閑話. 御令嬢たちの企み(アイリスとドロテア)

##アイリス達がサーフェス領から帰ってきた後の話です


———


「まぁ。それでアイリス様はレナード様の求愛を受け入れたのですね!」


王城の一角、いつも夜に月の加護の魔法をかけているレナードの宮の中庭を借りて、アイリスはドロテアとお茶を嗜んでいた。
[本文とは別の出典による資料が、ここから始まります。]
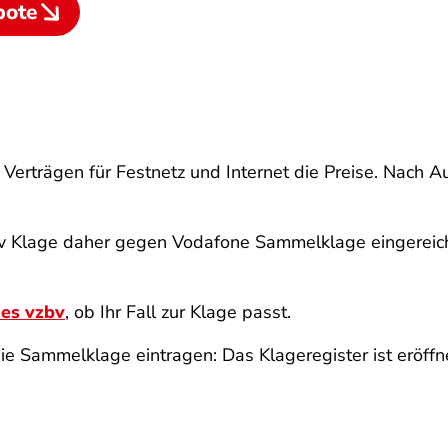
bote
Verträgen für Festnetz und Internet die Preise. Nach 
 Klage daher gegen Vodafone Sammelklage eingereicht
es vzbv
, ob Ihr Fall zur Klage passt.
 die Sammelklage eintragen: Das Klageregister ist eröffn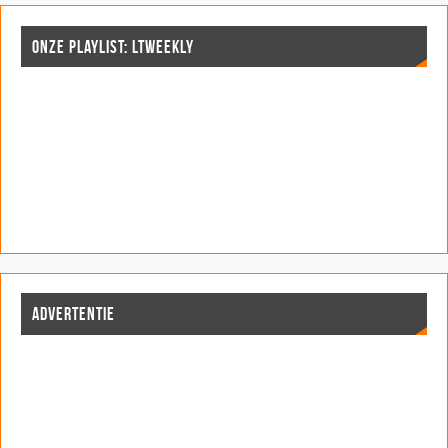
ONZE PLAYLIST: LTWEEKLY
ADVERTENTIE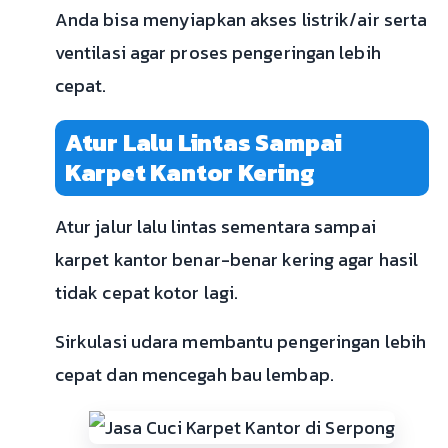
Anda bisa menyiapkan akses listrik/air serta
ventilasi agar proses pengeringan lebih
cepat.
Atur Lalu Lintas Sampai
Karpet Kantor Kering
Atur jalur lalu lintas sementara sampai
karpet kantor benar-benar kering agar hasil
tidak cepat kotor lagi.
Sirkulasi udara membantu pengeringan lebih
cepat dan mencegah bau lembap.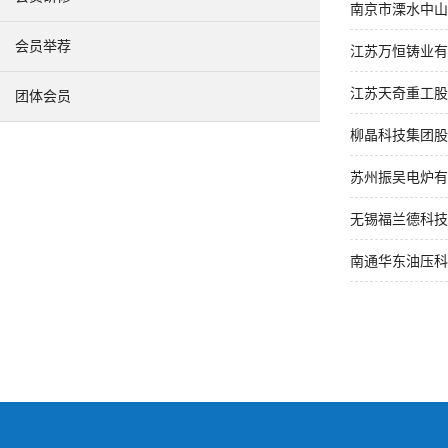
南京市溧水中山
会员举荐
江苏万恒铸业有
江苏天奇重工股
团体会员
柳晶科技集团股
苏州振吴电炉有
无锡福兰德科技
南通华东油压科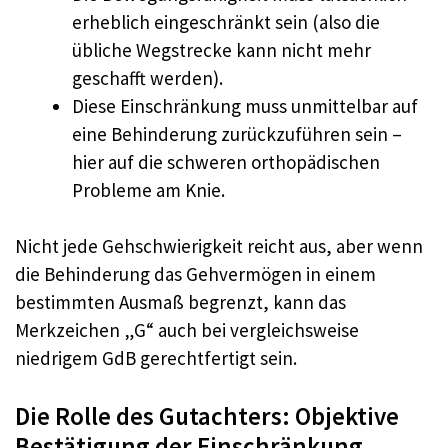
erheblich eingeschränkt sein (also die
übliche Wegstrecke kann nicht mehr
geschafft werden).
Diese Einschränkung muss unmittelbar auf
eine Behinderung zurückzuführen sein –
hier auf die schweren orthopädischen
Probleme am Knie.
Nicht jede Gehschwierigkeit reicht aus, aber wenn
die Behinderung das Gehvermögen in einem
bestimmten Ausmaß begrenzt, kann das
Merkzeichen „G“ auch bei vergleichsweise
niedrigem GdB gerechtfertigt sein.
Die Rolle des Gutachters: Objektive
Bestätigung der Einschränkung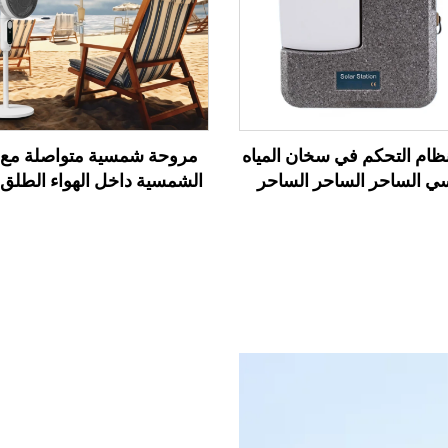
SR21 نظام التحكم في سخان المياه
مروحة شمسية متواصلة مع ا
ي الساحر الساحر الساحر
الشمسية داخل الهواء الطلق
لساحر الساحر الساحر
شمسية قابلة لإعادة الشحن 
الهواء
何故このような事になったかというと、サーフェス領から帰ってきたアイリスとレナードの様子を見て、直ぐに何かを察知したドロテアが、レナードに何やらを耳打ちして、彼にこの場所とアイリスを貸す事を承諾させたのだ。


何故ドロテアがレナードに対してそんな強気な態度を取れるのか、そして何故レナードも素直にドロテアの言う事を聞くのか些か不思議ではあったが、幼馴染の二人の間には、きっとアイリスの預かり知らぬ所で絆があるのだろうと、特に詮索はしなかった。


……実際は単に、ドロテアがアイリスの事でレナードに作った貸しを返して貰っているだけなのだが……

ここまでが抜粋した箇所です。